Elsewhere, Telegram announced a revenue sharing plan for its users—paid, of course, with Toncoin:
Next month, channel owners on Telegram can start receiving financial rewards from their work.
Broadcast channels on Telegram generate 1 trillion views monthly. Currently, only 10% of these views are monetized with Telegram Ads — a promotion tool designed with privacy in mind.
In March, the Telegram Ad Platform will officially open to all advertisers in nearly a hundred new countries. Channel owners in these countries will start receiving 50% of any revenue that Telegram makes from displaying ads in their channels.
Relevant:
Cheatsheet: Stablecoins mint $7.7B since bitcoin ETFs, beating inflows
Morgan Stanley Evaluating Spot Bitcoin ETFs for Its Giant Brokerage Platform: Sources
3. CFTC oversight over crypto gets renewed push post-FTX
Here’s Politico:
Our Meredith Lee Hill scoops that Senate Agriculture Chair Debbie Stabenow is diving back into negotiations on crypto legislation, amid an impasse in farm bill talks. The Michigan Democrat said in an interview that top lawmakers in both chambers are exploring efforts to advance legislation in the coming months.
The Agriculture Committee is involved because it has jurisdiction over the CFTC, which Congress is considering giving greater crypto powers. Stabenow is also exploring a bill to reauthorize the CFTC.
Stabenow took a stab at legislation to expand the CFTC’s crypto authority a couple years ago but it lost momentum after the collapse of FTX, which was a lobbying force behind it.
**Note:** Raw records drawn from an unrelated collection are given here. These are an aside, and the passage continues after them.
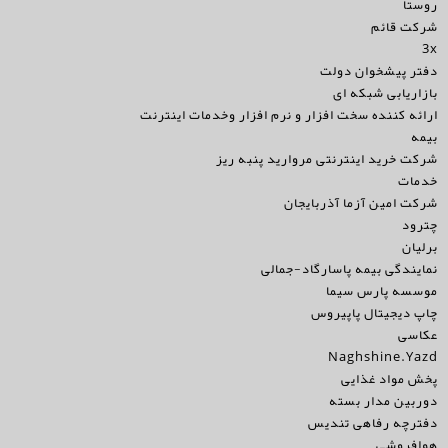
روستا
شرکت قائم
3x
دفتر پیشخوان دولت
بازاریابی شبکه ای
ارائه کننده سخت افزار و نرم افزار وخدمات اینترنت
بیمه
شرکت خرید اینترنتی مروارید پنبه ریز
خدمات
شرکت امین آزما آذربایجان
چترود
برلیان
نمایندگی بیمه پاسارگاد-جمالی
موسسه پارس سیما
چاپ دیجیتال پاپیروس
عکاسی
Naghshine.Yazd
پخش مواد غذایی
دوربین مدار بسته
دفترچه رفاهی تندیس
هوافروشی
Not everyone was happy with that momentum:
The watchdog group Better Markets, which was highly critical of Stabenow’s legislation from a consumer protection perspective, is speaking out against the bill’s revival.
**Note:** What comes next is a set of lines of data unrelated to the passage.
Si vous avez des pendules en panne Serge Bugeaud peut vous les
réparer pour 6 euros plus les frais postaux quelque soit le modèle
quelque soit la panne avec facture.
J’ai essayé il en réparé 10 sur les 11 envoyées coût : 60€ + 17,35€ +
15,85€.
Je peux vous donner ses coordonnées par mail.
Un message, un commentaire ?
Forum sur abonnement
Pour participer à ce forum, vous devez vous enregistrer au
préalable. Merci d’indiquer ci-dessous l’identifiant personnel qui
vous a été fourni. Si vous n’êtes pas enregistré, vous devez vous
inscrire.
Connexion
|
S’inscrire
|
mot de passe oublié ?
“The CFTC must receive a very substantial, multiyear increase in funding that would enable it to undertake any additional responsibilities before any legislation expanding the duties of the CFTC are considered,” Better Markets CEO Dennis Kelleher said in a press release the group is releasing today. “Moreover, notwithstanding numerous very serious concerns, if Congress decides to enact any legislation regulating the crypto industry, it must carefully ensure that the CFTC and the SEC each fully retain their current jurisdiction and authority to regulate and police the commodities and securities markets, which have well-served Americans, the financial system, and the economy for many decades.”
Georgia State University assistant professor and Roosevelt Institute fellow Todd Philips responded to that criticism the next day:
“Dennis is right that the CFTC would need a funding increase to tackle the crypto commodity spot markets, but to say that this increase must come before substantive legislation is just not how Congress works,” Phillips said.
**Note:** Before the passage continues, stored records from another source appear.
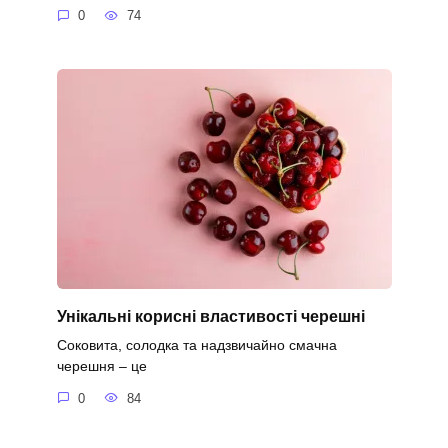
0
74
Унікальні корисні властивості черешні
Соковита, солодка та надзвичайно смачна
черешня – це
0
84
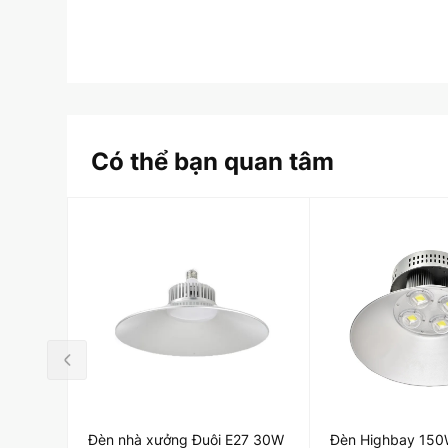
Có thể bạn quan tâm
Đèn nhà xưởng Đuôi E27 30W
Đèn Highbay 15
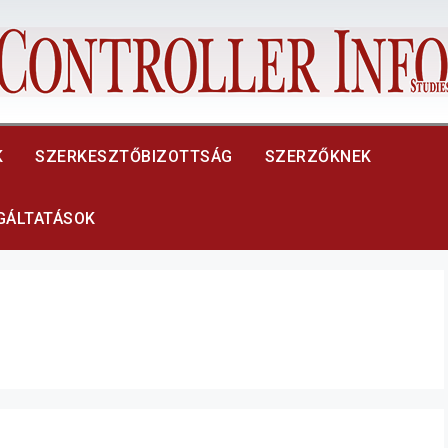
K
SZERKESZTŐBIZOTTSÁG
SZERZŐKNEK
LGÁLTATÁSOK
“The fact that the crypto commodity markets are not regulated is hugely problematic, and, as Dennis rightfully noted, it is important that the CFTC and SEC fully retain their jurisdictions. The DCCPA [Stabenow’s bill] in 2022 strived to do this, and although the marked-up legislation had provisions that inadvertently crossed that line, Better Markets’ identification of those provisions after the markup helped improve the bill,” he added.
The big picture: “What should be of more concern to crypto skeptics than the DCCPA is that this Supreme Court is poised to weigh in on the question of whether or when crypto assets are securities. I doubt that this 6-3 court will retain the broadest version of the Howey Test, and if the court narrows Howey so that more crypto assets are commodities, it becomes even more important that spot legislation is in place. Just as Congress works to craft commodity legislation, it should work to codify an expansive vision of Howey.”
Relevant:
4. It’s not looking good for another big community bank
Here’s Bloomberg:
Commercial real estate lender New York Community Bancorp said it discovered “material weaknesses” in how it tracks loan risks, wrote down the value of companies acquired years ago and replaced its leadership to grapple with the turmoil. The stock plunged.